Website: nathanharperart.com
Project:
In 2011 metalcore music label Victory Records announced the signing of a new band, Design the Skyline, with a music video for their single Surrounded by Silence. The video was met with intense internet backlash from the metalcore community. People would create cover videos where they banged on instruments and caricatured the chaotic style of the band. As a teenager heavily involved in the metalcore scene at the time, I initially found the song tonally and rhythmically fascinating but soon changed my tune to fit with the roar of hate from my gatekeeping peers. We measure the success of music by capitalistic measurements like album sales, likes, and streams. Still, anthropologically, a piece of music's success is measured by how often it is reiterated and expounded upon by others. Though these covers are not meant to celebrate the original, they are expoundings, and the ritual they accomplish may be more significant than music deemed successful.
One of the most universal rituals undertaken by human organizations is the ritual of ostracization. A group tends to define itself by defining what (and who) it is not. We may think of the internet as rational and wildly divorced from notions of ritual sacrifice, but this kind of identity cultivation requires a sacrificial scapegoat. In my research, I will explore this digital psychic sacrifice through a chaotic midi piano opera accomplished in laboratory experimentation through Foreign Objekt. Fragile Like Paper (named for a line from the song itself) will be a collection of these expoundings of Design the Skylines music, with the audio converted into midi data assigned to produce piano music shared and documented in the unique spaces of the residency.

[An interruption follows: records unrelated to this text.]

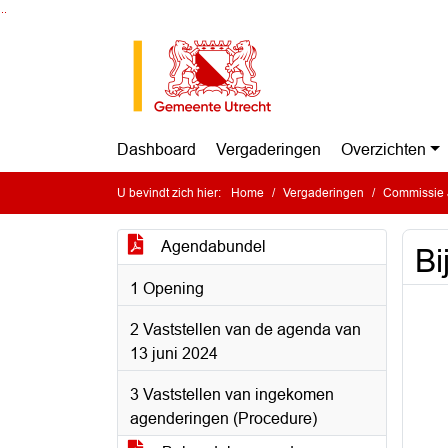
Ga naar de inhoud van deze pagina
Ga naar het zoeken
Ga naar het menu
Dashboard
Vergaderingen
Overzichten
U bevindt zich hier:
Home
Vergaderingen
Commissie J
Agendabundel
Bi
1 Opening
2 Vaststellen van de agenda van
13 juni 2024
3 Vaststellen van ingekomen
agenderingen (Procedure)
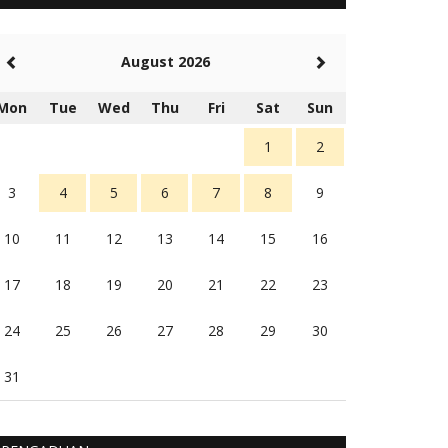
5 tahun Yang lalu
Balas
-20
August 2026
Rambu (rambu03@gmail.com)
Berita Polres Sumba Barat Mantap
Mon
Tue
Wed
Thu
Fri
Sat
Sun
5 tahun Yang lalu
Balas
16
1
2
3
4
5
6
7
8
9
10
11
12
13
14
15
16
17
18
19
20
21
22
23
24
25
26
27
28
29
30
31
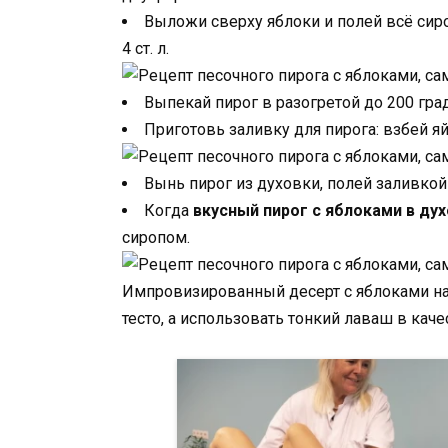
Выложи сверху яблоки и полей всё сиро
4 ст. л.
Выпекай пирог в разогретой до 200 гра
Приготовь заливку для пирога: взбей я
Вынь пирог из духовки, полей заливкой
Когда
вкусный пирог с яблоками в ду
сиропом.
Импровизированный десерт с яблоками на
тесто, а использовать тонкий лаваш в кач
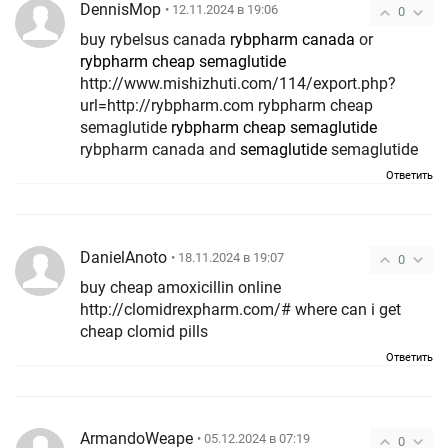
DennisMop
• 12.11.2024 в 19:06
0
buy rybelsus canada
rybpharm canada
or
rybpharm cheap semaglutide
http://www.mishizhuti.com/114/export.php?
url=http://rybpharm.com rybpharm cheap
semaglutide
rybpharm cheap semaglutide
rybpharm canada and
semaglutide
semaglutide
Ответить
DanielAnoto
• 18.11.2024 в 19:07
0
buy cheap amoxicillin online
http://clomidrexpharm.com/# where can i get
cheap clomid pills
Ответить
ArmandoWeape
• 05.12.2024 в 07:19
0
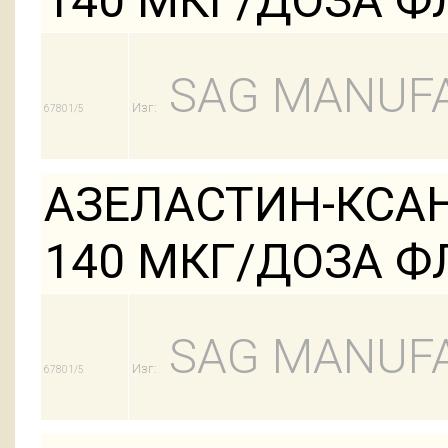
140 МКГ/ДОЗА ФЛ
SAG MANUFA
Изг:
67801/5
АЗЕЛАСТИН-КСА
140 МКГ/ДОЗА Ф
SAG MANUFA
Изг:
67801/5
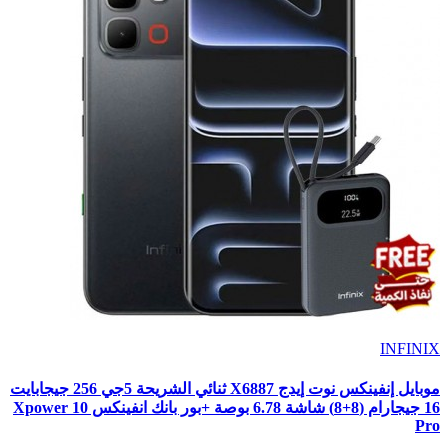
INFINIX
موبايل إنفينكس نوت إيدج X6887 ثنائي الشريحة 5جي 256 جيجابايت
16 جيجارام (8+8) شاشة 6.78 بوصة +بور بانك انفينكس Xpower 10
Pro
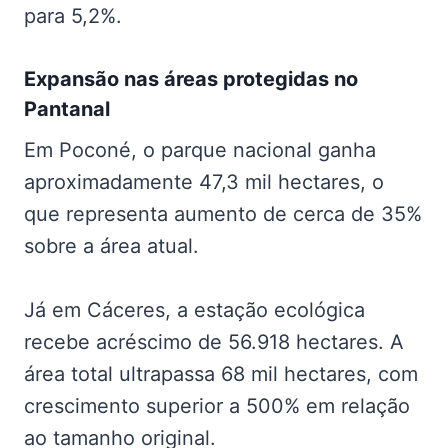
para 5,2%.
Expansão nas
áreas protegidas no
Pantanal
Em Poconé, o parque nacional ganha
aproximadamente 47,3 mil hectares, o
que representa aumento de cerca de 35%
sobre a área atual.
Já em Cáceres, a estação ecológica
recebe acréscimo de 56.918 hectares. A
área total ultrapassa 68 mil hectares, com
crescimento superior a 500% em relação
ao tamanho original.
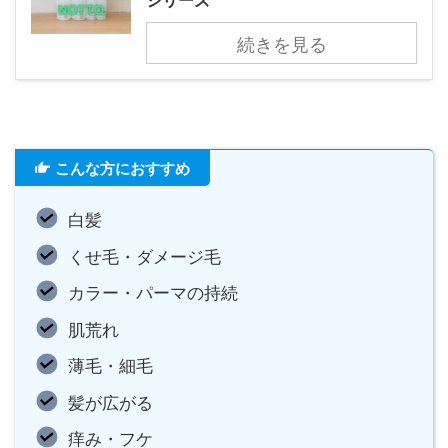
続きを見る
こんな方におすすめ
白髪
くせ毛・ダメージ毛
カラー・パーマの持続
肌荒れ
薄毛・細毛
髪が広がる
痒み・フケ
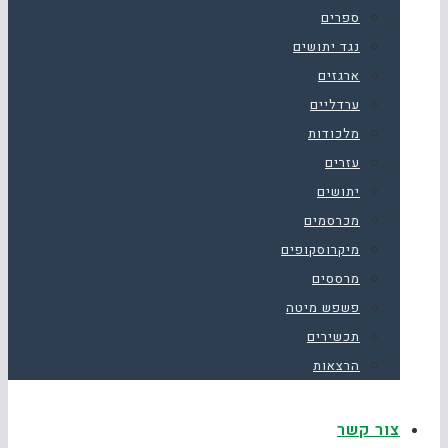
ספרים
נגד יתושים
ארגזים
ערדליים
מלכודות
עזרים
יתושים
מכרסמים
מיקרוסקופים
מרססים
פשפש מיטה
תכשירים
הרצאות
צור קשר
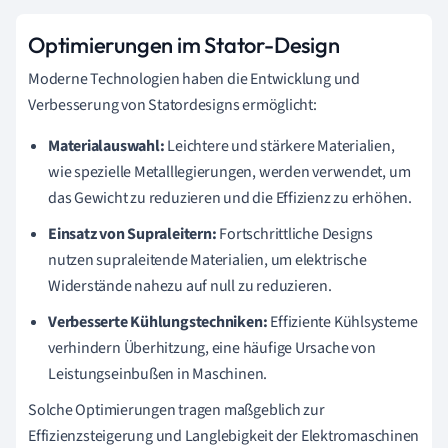
Optimierungen im Stator-Design
Moderne Technologien haben die Entwicklung und
Verbesserung von Statordesigns ermöglicht:
Materialauswahl:
Leichtere und stärkere Materialien,
wie spezielle Metalllegierungen, werden verwendet, um
das Gewicht zu reduzieren und die Effizienz zu erhöhen.
Einsatz von Supraleitern:
Fortschrittliche Designs
nutzen supraleitende Materialien, um elektrische
Widerstände nahezu auf null zu reduzieren.
Verbesserte Kühlungstechniken:
Effiziente Kühlsysteme
verhindern Überhitzung, eine häufige Ursache von
Leistungseinbußen in Maschinen.
Solche Optimierungen tragen maßgeblich zur
Effizienzsteigerung und Langlebigkeit der Elektromaschinen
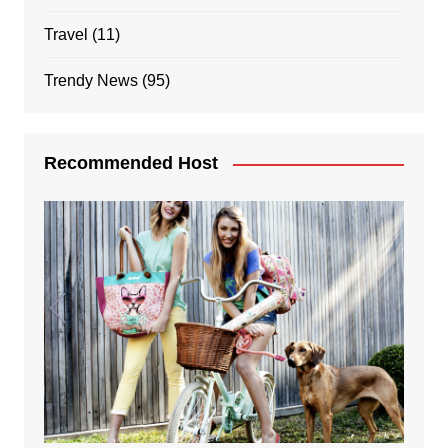
Travel
(11)
Trendy News
(95)
Recommended Host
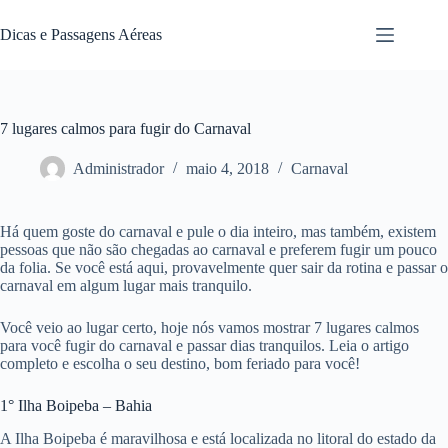
Pular
para
Dicas e Passagens Aéreas
o
conteúdo
7 lugares calmos para fugir do Carnaval
Administrador
maio 4, 2018
Carnaval
Há quem goste do carnaval e pule o dia inteiro, mas também, existem
pessoas que não são chegadas ao carnaval e preferem fugir um pouco
da folia. Se você está aqui, provavelmente quer sair da rotina e passar o
carnaval em algum lugar mais tranquilo.
Você veio ao lugar certo, hoje nós vamos mostrar 7 lugares calmos
para você fugir do carnaval e passar dias tranquilos. Leia o artigo
completo e escolha o seu destino, bom feriado para você!
1° Ilha Boipeba – Bahia
A Ilha Boipeba é maravilhosa e está localizada no litoral do estado da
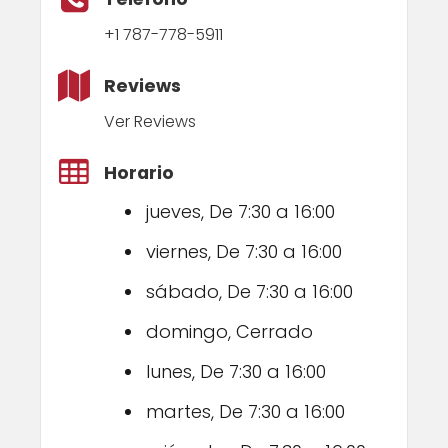
+1 787-778-5911
Reviews
Ver Reviews
Horario
jueves, De 7:30 a 16:00
viernes, De 7:30 a 16:00
sábado, De 7:30 a 16:00
domingo, Cerrado
lunes, De 7:30 a 16:00
martes, De 7:30 a 16:00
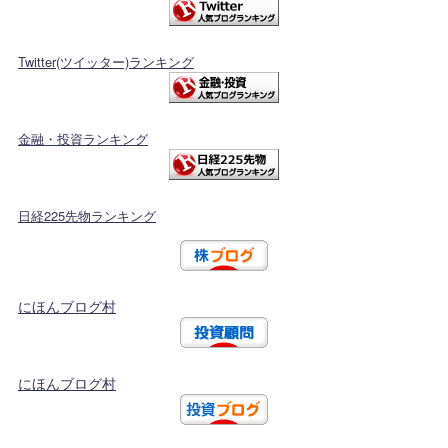
Twitter(ツイッター)ランキング
金融・投資ランキング
日経225先物ランキング
にほんブログ村
にほんブログ村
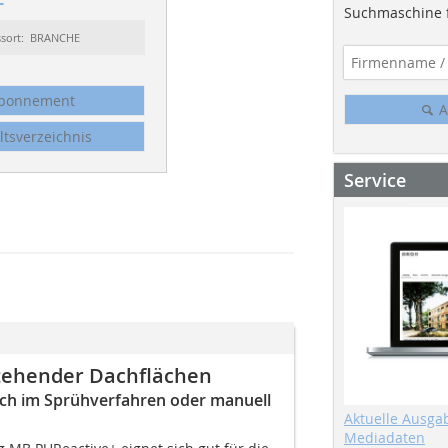
Suchmaschine f
ssort: BRANCHE
bonnement
A
ltsverzeichnis
Service
tehender Dachflächen
ch im Sprühverfahren oder manuell
Aktuelle Ausga
Mediadaten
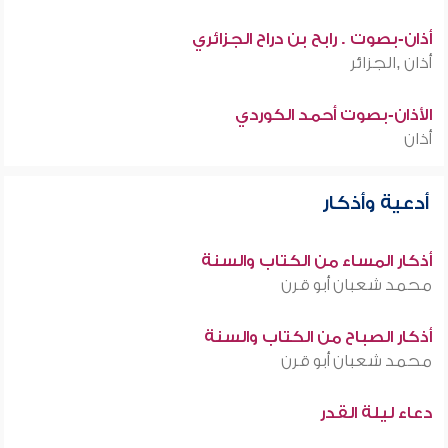
أذان-بصوت . رابح بن دراح الجزائري
أذان ,الجزائر
الأذان-بصوت أحمد الكوردي
أذان
أدعية وأذكار
أذكار المساء من الكتاب والسنة
محمد شعبان أبو قرن
أذكار الصباح من الكتاب والسنة
محمد شعبان أبو قرن
دعاء ليلة القدر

By transposing the polarizing audio into an instrument of high art, I draw a parallel between the historically established arts and these online niche communities. The conceptual through-line connects the dots between the seemingly disparate notions of ritual sacrifice, internet culture, and the world of high art. The final constellation of ideas examines the Sisyphean nature of self-proclaimed avant-garde communities. The scapegoat is only one of two goats present in the sacrifice; it becomes a vessel for the community's sins and then is cast out into the wilderness, never returning. While this narrative is tragic on the surface, what could be more revolutionary (and metal, for that matter) than the sacrificial best that proudly carries the "impurities" of its time into the digital wilderness? The other goat is killed.